Keep sampling minimal. Stacking my own repeat_penalty on top of the model’s baked-in presence penalty produced token salad. Temperature and num_predict, nothing else.
Small models need small, labeled examples. And a client-side retry for when the generated code doesn’t parse, because sometimes it won’t.

The name (and a lovely discovery) #

While hunting for a name, I stumbled on something that settled the question for me: book music already exists, and it’s beautiful. It’s the 19th-century medium of folded, perforated cardboard books that mechanical fairground organs read and play as the pages scroll past. Patented by Anselmo Gavioli in 1892, it freed organs from fixed-length pinned barrels: suddenly a machine could play any tune, of any length, just by feeding it a different book.

A book that a machine reads and turns into music, automatically, page by page, with the length of the music no longer limited by the instrument. I was accidentally rebuilding a Victorian fairground organ in software, with an LLM punching the holes.

I briefly considered other names (something more SEO-friendly, since searching “book music” today returns fairground organ suppliers and Wikipedia). But honestly, some names are worth losing the SEO battle for. The project is called BookMusic, and it wears its 130-year-old lineage proudly in the README. Gavioli would have shipped this as a weekend project.

What I actually learned #

Looking back, every individual piece of this project was fast. The research on Neuron’s compiler constraints, the MusicGen prototype, the prompt engineering, the web app itself (spun up with Claude Code in a handful of sessions). AI assistance made all of it almost frictionless. Ten years ago each of those steps would have been weeks; now the execution is rarely the bottleneck.

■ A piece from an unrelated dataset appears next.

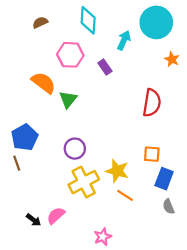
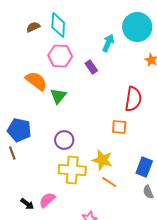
cyan diamond: (88, 20) -> (58, 25), moved
blue pentagon: (25, 137) -> (19, 130), turned -30
orange square: (152, 154) -> (119, 127), moved
yellow cross: (84, 182) -> (72, 170), turned 32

But none of that produced the project. The project came from three decisions no tool made for me:first, I realized I was solving the wrong problem. “Port Magenta RT to Inf2” was an impressive-sounding goal that had quietly replaced the actual goal, then noticing that “fake realtime” changes everything.
Once generation only needs to beat reading speed, the entire hardware problem evaporates.
The last thing was the Strudel pivot. Generating code instead of audio is the kind of sideways move that doesn’t show up in any benchmark, and it made the project ten times simpler and fully local.

AI lets you get pretty much everything done, and fast. That’s exactly why doing what everyone else is doing has never been worth less. The leverage has moved entirely to the idea: the reframing, the deviation from the norm, the “what if we don’t generate audio at all”. Zappa was right.

Where to go next #

Plenty is intentionally left undone, and ideas are welcome:

New genres and styles: the easiest and most rewarding contribution, see above. Bring your Strudel patterns!
The cloud option: a serverless prose-to-Strudel endpoint (API Gateway + Lambda + Bedrock) for when there’s no laptop around, open source like everything else
A real crossfade between sections (today it’s a cycle-aligned swap that leans on reverb tails)
Running the LLM fully in the browser with WebGPU, the opposite extreme: no backend at all (but, honestly, the first tests aren’t so great).
Better PDF handling: multi-column layouts, header stripping, EPUB
Smarter mood detection and prompt evolution: if you find a tweak that makes a small model noticeably more reliable, that’s gold

The project is AGPL and meant to be played with. Pull requests are more than welcomed, and let me know how your book sounds. If you’re a live coder: what genre should BookMusic learn next?